Koalition möchte Pflegeberufe attraktiver machen
Regierung beschließt umstrittene Reform – Kritik von Opposition und Verbänden
BERLIN/RAVENSBURG - Pflegekräfte für kranke Kinder, kranke Erwachsene und alte Menschen durchlaufen künftig in den ersten beiden Jahren eine gemeinsame Ausbildung. Im letzten Jahr können sie dann die bisherige, allgemeine Ausbildung fortführen oder sich auf die Kinderkrankenpflege beziehungsweise die Altenpflege spezialisieren. Auszubildende in der Pflege müssen künftig kein Schulgeld mehr bezahlen, sondern bekommen eine Ausbildungsvergütung. Nach langem Ringen beschloss der Bundestag am Donnerstag das sogenannte Pflegeberufegesetz, mit dem Ziel die Attraktivität des Berufsfeldes zu erhöhen. Von Verbänden und Opposition kam Kritik an den Plänen.
„Mit dem Gesetz werden die Pflegeberufe modernisiert und fit für den demografischen Wandel. Durch die Schulgeldfreiheit und eine angemessene Ausbildungsvergütung wird die Attraktivität der Ausbildung erhöht“, verteidigte Familienministerin Katarina Barley (SPD) das Gesetz. Gesundheitsminister Hermann Gröhe (CDU) betonte, dass die alternde deutsche Gesellschaft in Zukunft mehr Pflegekräfte brauche. Deshalb müssten die Pflegekräfte besser auf die veränderten Anforderungen in der Praxis vorbereitet werden. Der stellvertretende Unionsfraktionsvorsitzende Georg Nüßlein lobte die Reform als „gute Kompromisslösung“. Der CSU-Politiker sagte zur „Schwäbischen Zeitung“: „Wir geben mit dem Gesetz einen Rahmen vor. Die Details zu den Lehr- und Prüfinhalten werden in einer Verordnung festgelegt, über die dann der nächste Bundestag entscheidet.“Das Gesetz sei der letzte Baustein in einer Reihe von Pflegereformen.

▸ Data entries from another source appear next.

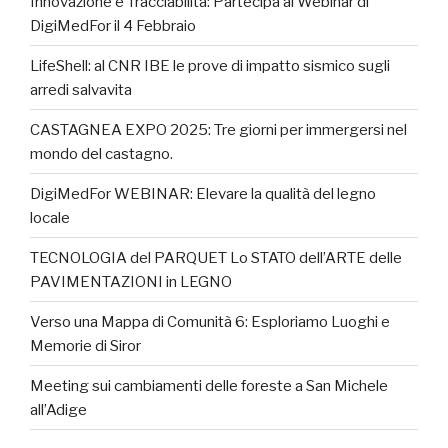
Innovazione e Tracciabilità: Partecipa al Webinar di
DigiMedFor il 4 Febbraio
LifeShell: al CNR IBE le prove di impatto sismico sugli
arredi salvavita
CASTAGNEA EXPO 2025: Tre giorni per immergersi nel
mondo del castagno.
DigiMedFor WEBINAR: Elevare la qualità del legno
locale
TECNOLOGIA del PARQUET Lo STATO dell’ARTE delle
PAVIMENTAZIONI in LEGNO
Verso una Mappa di Comunità 6: Esploriamo Luoghi e
Memorie di Siror
Meeting sui cambiamenti delle foreste a San Michele
all’Adige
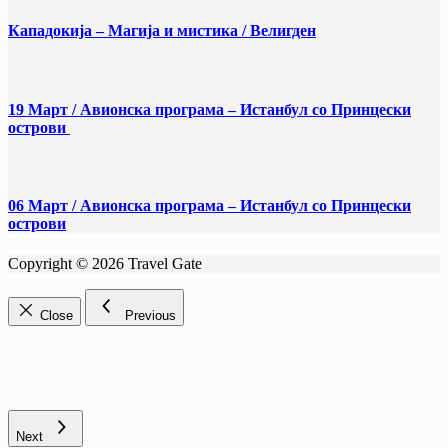
Кападокија – Магија и мистика / Велигден
19 Март / Aвионска програма – Истанбул со Принцески
острови
06 Март / Aвионска програма – Истанбул со Принцески
острови
Copyright © 2026 Travel Gate
Close
Previous
Next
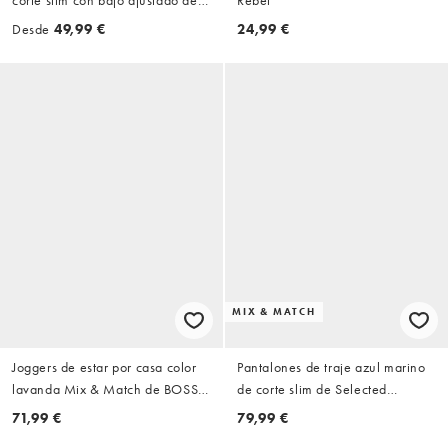
corte slim con bajo ajustado de
Rebel
Jack & Jones Intelligence
Desde
49,99 €
24,99 €
MIX & MATCH
Joggers de estar por casa color
Pantalones de traje azul marino
lavanda Mix & Match de BOSS
de corte slim de Selected
Bodywear
Homme
71,99 €
79,99 €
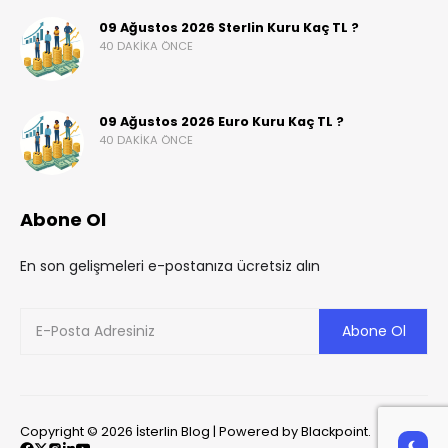
09 Ağustos 2026 Sterlin Kuru Kaç TL ?
40 DAKIKA ÖNCE
09 Ağustos 2026 Euro Kuru Kaç TL ?
40 DAKIKA ÖNCE
Abone Ol
En son gelişmeleri e-postanıza ücretsiz alın
Copyright © 2026 İsterlin Blog | Powered by Blackpoint.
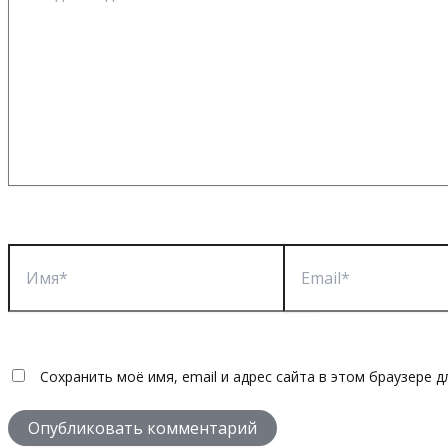
Имя*
Email*
Сохранить моё имя, email и адрес сайта в этом браузере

Die Linken-Politikerin Pia Zimmermann nannte den Kompromiss indes ein „großes Durcheinander“. Statt die Ausbildung attraktiver zu machen, führe die Unübersichtlichkeit dazu, dass Arbeitgeber eher weniger ausbildeten. Auch die GrünenAbgeordnete Elisabeth Scharfenberg klagte, die Reform schaffe nicht das notwendige klare Berufsbild.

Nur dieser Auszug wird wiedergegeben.